In our project, we performed quantitative and sentiment analysis to analyze our data. Using Tableau and R, we created data visualizations to portray our sentiment analysis on tweets surrounding the topic of ChatGPT, some examples including sentiment scores graphs, sentiment word frequency graph, compound scores, and more. To analyze specific positive, negative, and neutral sentiments, we also made use of word maps generated from Voyant Tools, which helped us analyze stronger, specific sentiments and get a general overview of different views regarding the AI technology. Such uses of different visualizations and tools pertain to our broader analytical approach to our project.
Delving deeper into the technical specifics, we centralized our analyses on sentiment compound scores as well as word frequencies within text analysis. For instance, in the “Sentiments towards ChatGPT in Tech industry from 11/30/22 to 12/31/22” graph, we observe the frequencies of words in tweets that pertain to each of the particular sentiment words such as “joy” and “anger”. Moreover, in analyzing the general sentiments around ChatGPT, we analyze the top positive as well as the top negative tweets to demonstrate examples of tweets that are classified as positive and negative, directly looking at what people are conversing about the novel technology.
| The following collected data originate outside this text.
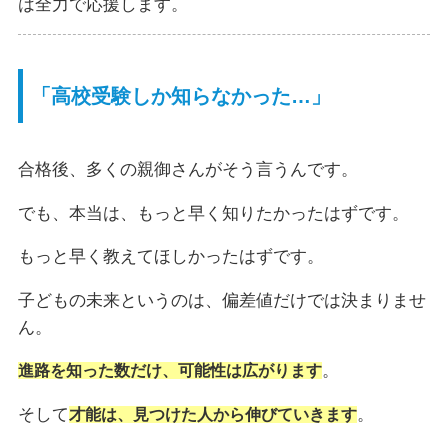
は全力で応援します。
「高校受験しか知らなかった…」
合格後、多くの親御さんがそう言うんです。
でも、本当は、もっと早く知りたかったはずです。
もっと早く教えてほしかったはずです。
子どもの未来というのは、偏差値だけでは決まりませ
ん。
。
進路を知った数だけ、可能性は広がります
そして
。
才能は、見つけた人から伸びていきます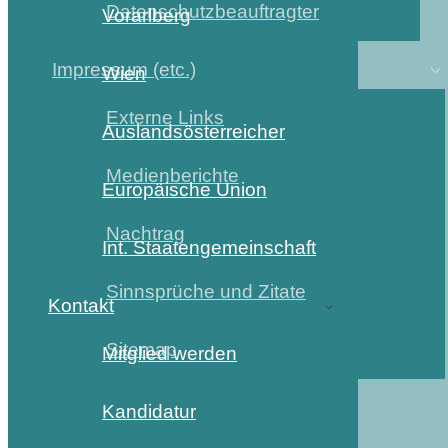
Datenschutzbeauftragter
Vorarlberg
Impressum (etc.)
Wien
Externe Links
Auslandsösterreicher
Medienberichte
Europäische Union
Nachtrag
Int. Staatengemeinschaft
Sinnsprüche und Zitate
Kontakt
Sitemap
Mitglied werden
Kandidatur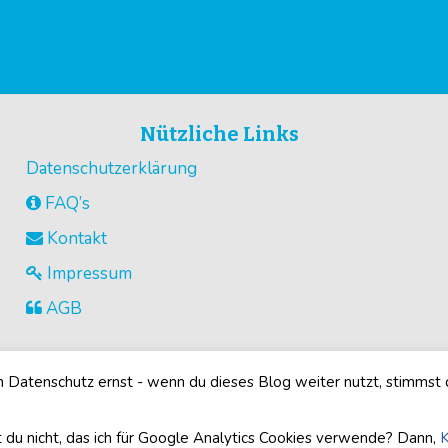
Nützliche Links
Datenschutzerklärung
FAQ’s
Kontakt
Impressum
AGB
Datenschutz ernst - wenn du dieses Blog weiter nutzt, stimmst
©2026
Buegelperlenvorlagen.com
· Alle Rechte vorbehalten
 du nicht, das ich für Google Analytics Cookies verwende? Dann,
K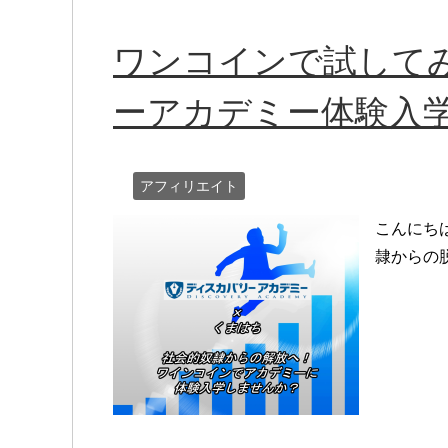
ワンコインで試して
ーアカデミー体験入
アフィリエイト
こんにち
隷からの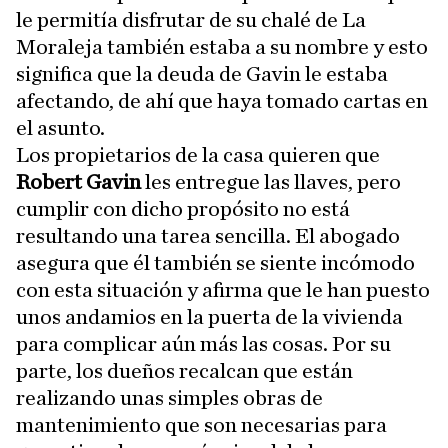
le permitía disfrutar de su chalé de La
Moraleja también estaba a su nombre y esto
significa que la deuda de Gavin le estaba
afectando, de ahí que haya tomado cartas en
el asunto.
Los propietarios de la casa quieren que
Robert Gavin
les entregue las llaves, pero
cumplir con dicho propósito no está
resultando una tarea sencilla. El abogado
asegura que él también se siente incómodo
con esta situación y afirma que le han puesto
unos andamios en la puerta de la vivienda
para complicar aún más las cosas. Por su
parte, los dueños recalcan que están
realizando unas simples obras de
mantenimiento que son necesarias para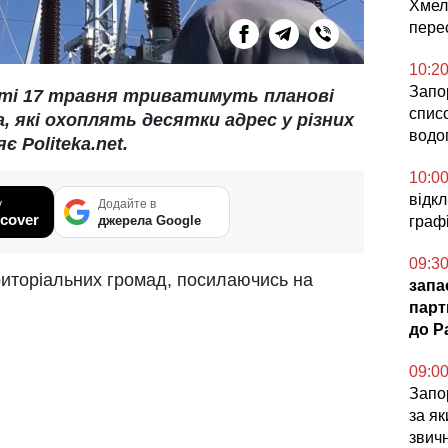
Хмел
пере
10:2
Запо
ті 17 травня триватимуть планові
спис
, які охоплять десятки адрес у різних
водо
 Politeka.net.
10:0
відк
у
Додайте в
cover
джерела Google
графі
09:3
риторіальних громад, посилаючись на
запа
парт
до Pa
09:0
Запор
за я
звич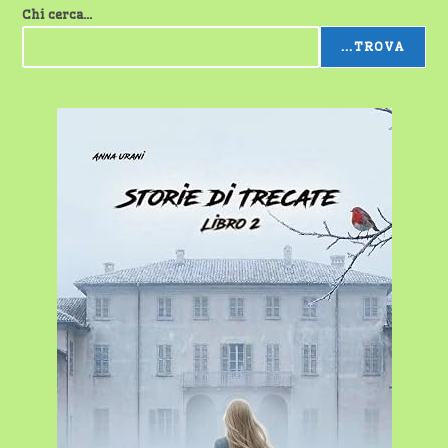
JAZZ
Chi cerca...
...TROVA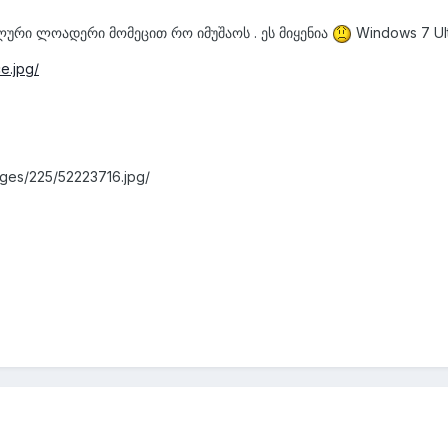
ლური ლოადერი მომეცით რო იმუშაოს . ეს მიყენია
Windows 7 Ul
e.jpg/
ages/225/52223716.jpg/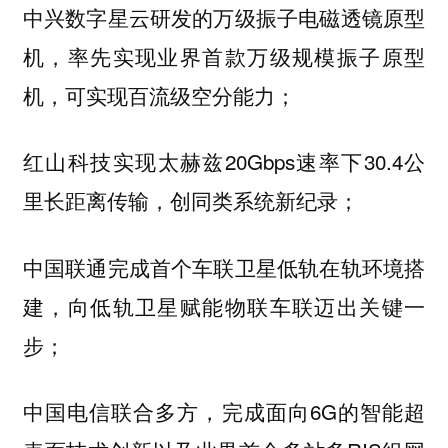
中兴数字星云研发的万级振子电磁透镜原型
机，率先实现业界首款万级规模振子原型
机，可实现百流级空分能力；
红山科技实现太赫兹20Gbps速率下30.4公
里长距离传输，创同类系统新纪录；
中国联通完成首个车联卫星低轨在轨环境搭
建，向低轨卫星赋能物联车联迈出关键一
步；
中国电信联合多方，完成面向6G的智能超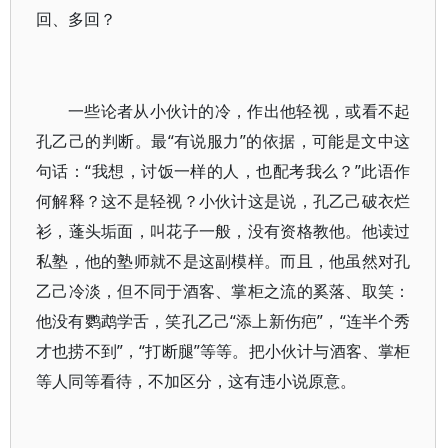
回、多回？
一些论者从小伙计的冷，作出他轻视，或看不起
孔乙己的判断。最“有说服力”的依据，可能是文中这
句话：“我想，讨饭一样的人，也配考我么？”此语作
何解释？这不是轻视？小伙计这是说，孔乙己破衣烂
衫，蓬头垢面，叫花子一般，没有资格教他。他读过
私塾，他的塾师就不是这副模样。而且，他虽然对孔
乙己冷淡，但不同于酒客、掌柜之流的奚落、取笑：
他没有鹦鹉学舌，笑孔乙己“添上新伤疤”，“连半个秀
才也捞不到”，“打断腿”等等。把小伙计与酒客、掌柜
等人同等看待，不加区分，这有违小说原意。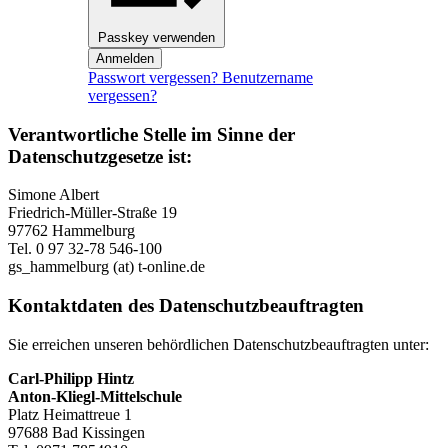
Passkey verwenden
Anmelden
Passwort vergessen?
Benutzername
vergessen?
Verantwortliche Stelle im Sinne der
Datenschutzgesetze ist:
Simone Albert
Friedrich-Müller-Straße 19
97762 Hammelburg
Tel. 0 97 32-78 546-100
gs_hammelburg (at) t-online.de
Kontaktdaten des Datenschutzbeauftragten
Sie erreichen unseren behördlichen Datenschutzbeauftragten unter:
Carl-Philipp Hintz
Anton-Kliegl-Mittelschule
Platz Heimattreue 1
97688 Bad Kissingen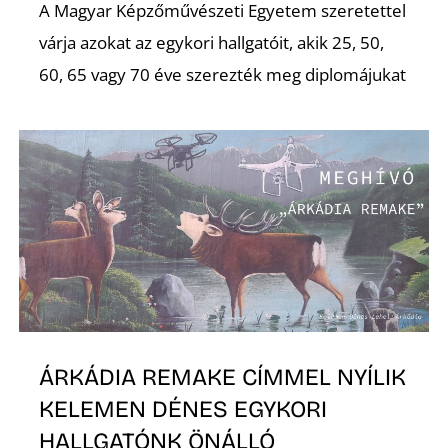
Ő
A Magyar Képzőművészeti Egyetem szeretettel
várja azokat az egykori hallgatóit, akik 25, 50,
60, 65 vagy 70 éve szerezték meg diplomájukat
ÁRKÁDIA REMAKE CÍMMEL NYÍLIK
KELEMEN DÉNES EGYKORI
HALLGATÓNK ÖNÁLLÓ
In doing so, we ran Vader Scripts on each of our subsets to obtain different sentiment scores, and moved them to Tableau to visualize the numbers. We chose to mainly use the R software and Tableau because they both make working with numerous rows of data very feasible and are beginner-friendly, but also widely used by many users as reliable data analysis and visualization tools.
Data Silence
Though our dataset seems to provide numerous rows of tweets, there are some instances of data silence that make our analysis not completely perfect. First, because the dataset was filtered out to include only English tweets, we are limited in terms of the inability to analyze the global sentiments around ChatGPT. This could pose a challenge since ChatGPT is not only affecting the United States, but also other countries as the technology continues to advance in most regions. Moreover, our dataset does not contain any location data, which makes it hard for us to understand the full context of the individual tweets. Furthermore, our dataset only contains organic tweets as the dataset pre-excluded all retweets and replies. Such instances of data silence make it hard for us to conduct a perfect analysis, but with the given dataset and the subsets that we created in the processing stage, we aim to thoroughly answer our research questions and provide insightful findings.